After our afternoon training is over, we head back to our villages around 5pm. We have been given permission by the taruganikoro(the elected village head master) to play sports in the field in between the church and his house. Although we have really enjoyed playing soccer, rugby, and netball with the kids it is really sad that the only reason the kids are able to use the field for the next 6 weeks is because we are here. There isn’t much land for the kids to play on, so after we leave the village of Vuci the kids will have go back to playing in the small areas in between homes.
The village bell rings promptly at 6pm indicating that it is time for the kids to return home and time for prayer. Upon returning home, we eat vakayakavi (dinner), which is always followed by tea and sometimes more bread. The food is amazing but the quantities are unbelievable. Yesterday for dinner, I had a pumpkin curry cooked in coconut milk, fish, homemade roti, dalo (a root crop similar to cassava), and cucumbers. Tonight we are eating taro leaves with tin fish and coconut milk, an eggplant casserole, and cassava. The food is very good but a lot of butter, vegetable oil, salt, and sugar are added. In addition the food is very carb heavy. I have started eating meat because we don’t eat fish too often and I wouldn’t eat enough protein if I avoided the beef, chicken, and lamb that are often on the table. I am proud of myself because often the meat still has bones in it… I have been struggling a bit but the meat is definitely organic and raised locally. I am not sure yet if I will continue eating meat when I am cooking for myself at my placement site.

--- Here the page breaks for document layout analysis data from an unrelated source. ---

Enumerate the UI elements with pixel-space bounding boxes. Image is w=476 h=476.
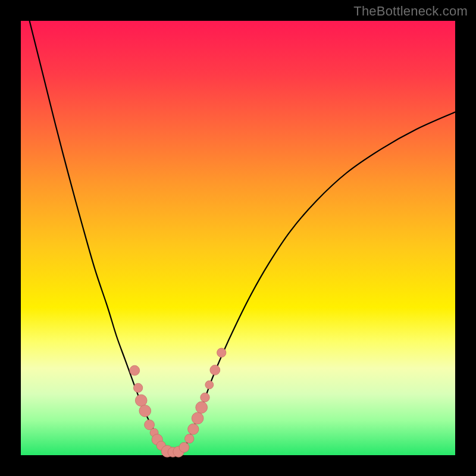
data-dot — [139, 405, 151, 417]
data-dot — [217, 348, 226, 357]
data-dot — [185, 434, 194, 443]
data-dot — [130, 365, 140, 375]
data-dot — [205, 381, 214, 389]
data-dots — [130, 348, 226, 457]
data-dot — [210, 365, 220, 375]
data-dot — [188, 424, 199, 434]
data-dot — [201, 393, 209, 402]
watermark-text: TheBottleneck.com — [353, 4, 468, 19]
right-curve — [181, 112, 455, 453]
data-dot — [192, 412, 203, 424]
data-dot — [179, 442, 189, 452]
data-dot — [145, 420, 155, 430]
left-curve — [30, 21, 165, 453]
chart-frame: TheBottleneck.com — [0, 0, 476, 476]
data-dot — [135, 394, 147, 406]
data-dot — [133, 383, 142, 392]
data-dot — [196, 402, 208, 414]
plot-area — [21, 21, 455, 455]
chart-svg — [21, 21, 455, 455]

After dinner, I typically attend a Kava circle, get some homework done, visit with my host family, or read etc…
On Fridays, we skip our language lessons to meet as a combined group. We have presentations all day or visit different health facilities. In the evenings, we run a community activity in our individual training villages. For example, this Friday we are planning to organize a game of soccer for the children.
Saturday is a day for self-directed learning. Last Saturday I learned how to hand wash my laundry, traveled into Nausori but minibus with my Na (mom), and learned how to cook roti.
Siga Tabu (Sunday), when translated means, “do nothing.” This day is reserved for church, rest, and eating.